= Phuket King's Cup Regatta =

The Phuket King's Cup Regatta (PKCR) is a one-week event held annually in Phuket, Thailand. The regatta was inaugurated in 1987 to celebrate the 60th birthday of the King of Thailand. The event has been held every year since during the first week of December. With royal patronage, the regatta is organised by the Phuket King's Cup Regatta Organizing Committee under the auspices of the Royal Varuna Yacht Club (RVYC), in conjunction with the Yacht Racing Association of Thailand, the Royal Thai Navy (RTN), and Phuket Province. In 2016 the event will be held from 3–10 December.

==Origins==
In 1986, a number of Thailand's yachting fraternity met to discuss what they could do as a tribute to the king on the occasion of his forthcoming fifth cycle, or 60th birthday the following year, on 5 December 1987. It was decided to hold a regatta in Phuket, the first ever held in the Andaman Sea.

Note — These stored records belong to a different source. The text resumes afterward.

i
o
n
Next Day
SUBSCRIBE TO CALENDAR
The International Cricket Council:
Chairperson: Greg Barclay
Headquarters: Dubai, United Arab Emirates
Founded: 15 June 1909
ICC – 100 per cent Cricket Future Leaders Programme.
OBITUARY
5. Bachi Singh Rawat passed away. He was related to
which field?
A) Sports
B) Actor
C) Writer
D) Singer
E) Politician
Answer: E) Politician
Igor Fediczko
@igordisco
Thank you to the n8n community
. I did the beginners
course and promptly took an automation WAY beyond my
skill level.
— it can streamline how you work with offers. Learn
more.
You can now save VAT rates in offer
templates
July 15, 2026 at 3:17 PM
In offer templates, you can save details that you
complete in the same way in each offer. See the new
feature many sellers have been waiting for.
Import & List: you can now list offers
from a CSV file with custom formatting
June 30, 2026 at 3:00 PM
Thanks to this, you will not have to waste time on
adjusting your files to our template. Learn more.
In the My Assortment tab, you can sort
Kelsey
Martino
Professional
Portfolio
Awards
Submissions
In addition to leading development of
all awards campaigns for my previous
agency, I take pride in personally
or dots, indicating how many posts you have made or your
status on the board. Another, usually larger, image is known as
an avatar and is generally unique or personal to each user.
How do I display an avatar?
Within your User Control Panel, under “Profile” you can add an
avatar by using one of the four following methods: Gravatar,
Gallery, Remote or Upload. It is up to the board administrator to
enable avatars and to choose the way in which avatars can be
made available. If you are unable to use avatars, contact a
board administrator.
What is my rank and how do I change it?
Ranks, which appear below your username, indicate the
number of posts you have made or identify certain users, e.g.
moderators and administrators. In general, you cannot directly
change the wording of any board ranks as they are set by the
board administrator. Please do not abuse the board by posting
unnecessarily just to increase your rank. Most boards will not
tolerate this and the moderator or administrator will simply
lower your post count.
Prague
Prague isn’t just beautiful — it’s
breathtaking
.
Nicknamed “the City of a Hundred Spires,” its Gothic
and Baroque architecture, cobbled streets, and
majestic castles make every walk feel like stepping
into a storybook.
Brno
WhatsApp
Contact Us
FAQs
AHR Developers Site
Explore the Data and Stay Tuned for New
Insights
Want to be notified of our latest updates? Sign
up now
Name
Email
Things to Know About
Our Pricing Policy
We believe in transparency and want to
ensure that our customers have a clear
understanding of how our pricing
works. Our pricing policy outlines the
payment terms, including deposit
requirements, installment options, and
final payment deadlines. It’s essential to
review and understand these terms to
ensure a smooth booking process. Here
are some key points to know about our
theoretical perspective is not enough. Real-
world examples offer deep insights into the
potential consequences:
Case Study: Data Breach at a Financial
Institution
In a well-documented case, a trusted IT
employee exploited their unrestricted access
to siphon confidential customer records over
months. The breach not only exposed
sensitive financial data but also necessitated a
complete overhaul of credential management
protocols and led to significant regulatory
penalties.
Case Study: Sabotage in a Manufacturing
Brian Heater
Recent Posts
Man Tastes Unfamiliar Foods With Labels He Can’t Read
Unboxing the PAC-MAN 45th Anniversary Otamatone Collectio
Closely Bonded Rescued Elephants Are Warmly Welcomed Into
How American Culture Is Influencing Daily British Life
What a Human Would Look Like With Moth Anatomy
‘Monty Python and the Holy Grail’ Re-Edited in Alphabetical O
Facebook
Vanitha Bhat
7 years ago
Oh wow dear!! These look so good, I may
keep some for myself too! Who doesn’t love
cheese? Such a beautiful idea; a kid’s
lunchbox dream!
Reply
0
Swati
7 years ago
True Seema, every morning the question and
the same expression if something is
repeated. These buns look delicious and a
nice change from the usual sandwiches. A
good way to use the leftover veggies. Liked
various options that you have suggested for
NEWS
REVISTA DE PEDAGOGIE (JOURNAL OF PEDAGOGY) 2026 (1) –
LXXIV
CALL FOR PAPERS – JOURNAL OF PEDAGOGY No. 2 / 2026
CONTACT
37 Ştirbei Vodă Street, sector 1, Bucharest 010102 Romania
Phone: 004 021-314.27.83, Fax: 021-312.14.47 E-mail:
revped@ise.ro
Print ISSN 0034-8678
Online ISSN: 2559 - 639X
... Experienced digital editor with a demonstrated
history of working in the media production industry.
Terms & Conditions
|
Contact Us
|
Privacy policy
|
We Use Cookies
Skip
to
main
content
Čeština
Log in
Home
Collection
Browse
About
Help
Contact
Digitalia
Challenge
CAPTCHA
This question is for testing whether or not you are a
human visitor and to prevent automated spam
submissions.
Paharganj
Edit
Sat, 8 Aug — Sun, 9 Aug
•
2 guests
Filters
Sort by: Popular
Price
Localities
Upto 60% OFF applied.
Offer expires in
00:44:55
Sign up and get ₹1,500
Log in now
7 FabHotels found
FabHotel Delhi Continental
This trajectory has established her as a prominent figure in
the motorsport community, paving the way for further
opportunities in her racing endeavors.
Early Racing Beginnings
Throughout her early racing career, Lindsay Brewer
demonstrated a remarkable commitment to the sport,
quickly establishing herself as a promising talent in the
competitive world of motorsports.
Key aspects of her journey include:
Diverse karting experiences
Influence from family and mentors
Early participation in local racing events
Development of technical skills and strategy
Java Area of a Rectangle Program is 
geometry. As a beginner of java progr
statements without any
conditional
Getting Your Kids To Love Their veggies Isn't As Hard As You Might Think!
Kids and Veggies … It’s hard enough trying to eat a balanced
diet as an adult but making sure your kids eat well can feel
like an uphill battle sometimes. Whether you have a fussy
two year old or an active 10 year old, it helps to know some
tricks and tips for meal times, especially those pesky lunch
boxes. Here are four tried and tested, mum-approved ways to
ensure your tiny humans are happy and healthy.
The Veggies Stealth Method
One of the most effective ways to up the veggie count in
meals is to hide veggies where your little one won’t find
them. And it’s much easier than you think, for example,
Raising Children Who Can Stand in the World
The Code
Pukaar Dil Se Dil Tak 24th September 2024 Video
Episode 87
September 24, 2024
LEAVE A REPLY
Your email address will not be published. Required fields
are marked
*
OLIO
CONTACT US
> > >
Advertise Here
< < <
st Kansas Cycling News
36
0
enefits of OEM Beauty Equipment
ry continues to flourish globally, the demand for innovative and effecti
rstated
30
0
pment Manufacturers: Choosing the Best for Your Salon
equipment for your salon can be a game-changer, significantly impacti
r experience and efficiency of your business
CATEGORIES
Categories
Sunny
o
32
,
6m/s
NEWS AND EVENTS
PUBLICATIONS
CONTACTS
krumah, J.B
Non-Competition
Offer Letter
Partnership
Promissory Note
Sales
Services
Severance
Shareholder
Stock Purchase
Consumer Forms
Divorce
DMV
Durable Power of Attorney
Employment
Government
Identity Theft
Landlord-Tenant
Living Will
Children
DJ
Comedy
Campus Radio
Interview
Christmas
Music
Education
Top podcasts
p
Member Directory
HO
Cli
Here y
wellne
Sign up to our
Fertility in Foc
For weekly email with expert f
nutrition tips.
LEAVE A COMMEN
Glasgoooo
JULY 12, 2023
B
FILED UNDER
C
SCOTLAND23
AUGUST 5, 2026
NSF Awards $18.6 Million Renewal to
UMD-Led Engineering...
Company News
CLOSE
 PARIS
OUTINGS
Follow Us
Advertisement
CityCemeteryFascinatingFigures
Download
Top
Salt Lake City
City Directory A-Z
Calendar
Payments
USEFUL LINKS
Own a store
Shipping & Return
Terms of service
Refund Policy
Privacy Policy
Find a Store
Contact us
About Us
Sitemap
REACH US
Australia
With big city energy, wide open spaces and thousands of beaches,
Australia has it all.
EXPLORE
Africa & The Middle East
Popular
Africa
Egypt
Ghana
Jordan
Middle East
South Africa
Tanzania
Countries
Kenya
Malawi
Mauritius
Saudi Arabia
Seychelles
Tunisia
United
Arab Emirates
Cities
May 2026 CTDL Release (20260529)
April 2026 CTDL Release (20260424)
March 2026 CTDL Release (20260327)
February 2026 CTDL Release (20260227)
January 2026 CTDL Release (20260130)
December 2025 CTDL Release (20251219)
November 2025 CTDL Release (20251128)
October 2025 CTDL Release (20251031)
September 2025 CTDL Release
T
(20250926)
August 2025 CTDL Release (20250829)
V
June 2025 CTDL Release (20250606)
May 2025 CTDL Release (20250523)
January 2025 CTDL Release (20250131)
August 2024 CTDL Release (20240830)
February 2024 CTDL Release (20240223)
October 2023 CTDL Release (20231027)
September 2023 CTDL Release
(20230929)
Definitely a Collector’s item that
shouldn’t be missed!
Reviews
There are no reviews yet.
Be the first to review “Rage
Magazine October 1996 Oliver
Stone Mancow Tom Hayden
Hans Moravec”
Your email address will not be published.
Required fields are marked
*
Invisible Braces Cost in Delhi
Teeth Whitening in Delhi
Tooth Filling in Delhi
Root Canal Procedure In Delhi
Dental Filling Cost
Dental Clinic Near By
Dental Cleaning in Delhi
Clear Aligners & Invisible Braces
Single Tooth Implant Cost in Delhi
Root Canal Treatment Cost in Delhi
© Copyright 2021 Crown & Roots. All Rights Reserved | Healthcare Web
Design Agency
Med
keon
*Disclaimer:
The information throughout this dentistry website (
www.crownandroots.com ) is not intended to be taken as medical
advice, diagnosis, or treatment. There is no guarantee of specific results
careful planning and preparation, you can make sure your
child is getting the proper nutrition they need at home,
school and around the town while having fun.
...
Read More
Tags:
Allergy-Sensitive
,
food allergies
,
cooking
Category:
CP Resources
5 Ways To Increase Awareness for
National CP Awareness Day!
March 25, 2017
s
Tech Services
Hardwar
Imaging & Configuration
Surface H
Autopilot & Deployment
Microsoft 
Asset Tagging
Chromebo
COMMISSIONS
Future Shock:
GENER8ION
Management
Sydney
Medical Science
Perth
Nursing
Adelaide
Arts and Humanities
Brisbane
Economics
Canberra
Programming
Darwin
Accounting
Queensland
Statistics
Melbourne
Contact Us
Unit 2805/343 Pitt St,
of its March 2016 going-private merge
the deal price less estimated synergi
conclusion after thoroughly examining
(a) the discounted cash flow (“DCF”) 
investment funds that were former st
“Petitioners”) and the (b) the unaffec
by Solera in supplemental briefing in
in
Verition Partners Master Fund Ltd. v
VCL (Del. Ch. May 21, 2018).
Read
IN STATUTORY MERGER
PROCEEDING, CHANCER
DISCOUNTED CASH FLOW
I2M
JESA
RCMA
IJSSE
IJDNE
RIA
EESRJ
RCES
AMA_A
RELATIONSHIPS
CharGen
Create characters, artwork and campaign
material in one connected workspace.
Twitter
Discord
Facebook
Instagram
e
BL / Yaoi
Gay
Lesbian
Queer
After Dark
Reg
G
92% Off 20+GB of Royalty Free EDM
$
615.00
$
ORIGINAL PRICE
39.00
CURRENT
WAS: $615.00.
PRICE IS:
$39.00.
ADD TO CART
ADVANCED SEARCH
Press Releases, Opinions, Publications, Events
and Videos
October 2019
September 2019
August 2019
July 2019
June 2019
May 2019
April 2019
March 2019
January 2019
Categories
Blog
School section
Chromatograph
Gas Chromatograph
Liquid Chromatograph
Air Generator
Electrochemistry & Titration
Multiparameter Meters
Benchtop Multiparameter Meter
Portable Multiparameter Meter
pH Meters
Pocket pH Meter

The inaugural regatta was held in 1987. The regatta began with a mixture of keelboats, catamarans, Lasers, and even windsurfers. More recently the regatta has become a big boat event, attracting keelboats and ocean-going catamaran teams from around the world. As a fixture on the Asian yachting circuit, the regatta annually features upwards of 90 boats (record of 103 in 2007) and 2,000 sailors, ranging from the Formula One of the sea lanes, the racing class, to live-aboard ocean cruisers, multihulls, and classics.

== Patrons ==
The regatta is sailed under the authority of RVYC, with extensive logistical help from both the Royal Thai Navy and the Yacht Racing Association of Thailand (YRAT).

== The King's Cup trophy ==
The Phuket King's Cup Regatta trophy was designed by architect and entrepreneur ML Tridhosyuth Devakul. As former King Bhumipol Adulyadej was the ninth King of the Chakri Dynasty and a skilled sailor and boating enthusiast, sailing, and the number nine, provide the themes that define the trophy.